Search code examples
pythonarrayslistnumpytruthtable

Python numpy Quick Array Calculations to 2D Array (matrix)


I have a use case where I have a set of several thousand coordinates, and I want to vectorize them and turn them into distances. I want to do this in such a way that I end up with a 2D array, effectively a matrix, that is n x n, giving me the norm between the input points. I know that I'll have a pile of zeros along the diagonal, and that's fine. I want to process it as quickly as reasonably possible.

Currently my method is to take a numpy array of coordinates x,y,z is a row and the list is however many elements are loaded from a file, for instance 5000 rows.

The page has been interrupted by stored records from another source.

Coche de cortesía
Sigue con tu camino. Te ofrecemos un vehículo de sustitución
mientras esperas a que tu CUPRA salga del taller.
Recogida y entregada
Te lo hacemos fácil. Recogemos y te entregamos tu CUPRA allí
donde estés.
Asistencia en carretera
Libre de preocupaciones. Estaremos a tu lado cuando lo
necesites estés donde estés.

I'm currently just looping through the list of coordinates as:

for i in range(n):
    for j in range(n):
        dist[i,j] = round(numpy.linalg.norm(coords[i] - coords[j]), 3)

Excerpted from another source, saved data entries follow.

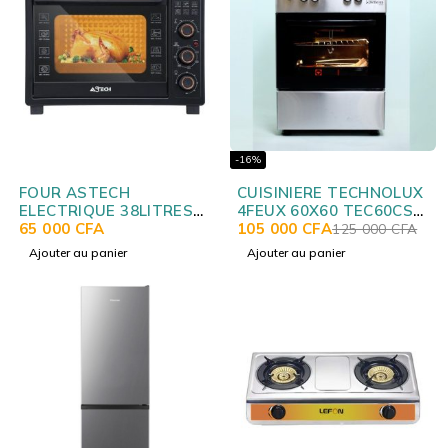
-16%
FOUR ASTECH
CUISINIERE TECHNOLUX
ELECTRIQUE 38LITRES
4FEUX 60X60 TEC60CS
NOIR FO38IGDL
65 000
CFA
NEW
105 000
CFA
125 000
CFA
Ajouter au panier
Ajouter au panier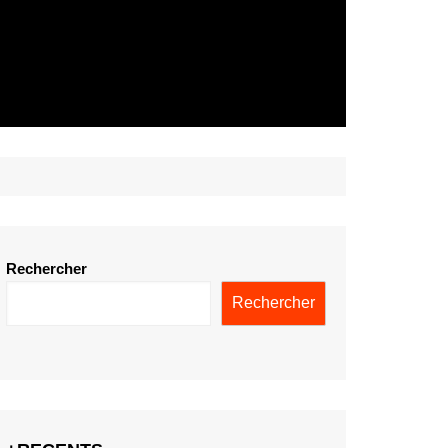
Rechercher
Rechercher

dist is a numpy array setup with numpy.zeros((n,n)) where I've already got the n value, being the length of the coords list.

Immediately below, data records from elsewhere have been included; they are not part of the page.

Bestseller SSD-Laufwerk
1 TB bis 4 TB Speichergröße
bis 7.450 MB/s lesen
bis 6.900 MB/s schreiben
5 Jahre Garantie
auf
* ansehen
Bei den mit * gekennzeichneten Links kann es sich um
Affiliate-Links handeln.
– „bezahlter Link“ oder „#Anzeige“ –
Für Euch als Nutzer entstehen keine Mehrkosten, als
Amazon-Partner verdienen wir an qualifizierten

I know there must be a faster way to use numpy on this dataset, making coords an array of course, I am just not sure how to do this efficiently. Part of the reason I want to do this is I intend to use a truth table mask against this for data processing. Thanks!


Solution

  • So the solution is as easy as mentioned above, just import scipy, and use:

    distances = scipy.spatial.distance.cdist(coords, coords)
    

    The resulting array is the n by n array of the euclidean norms.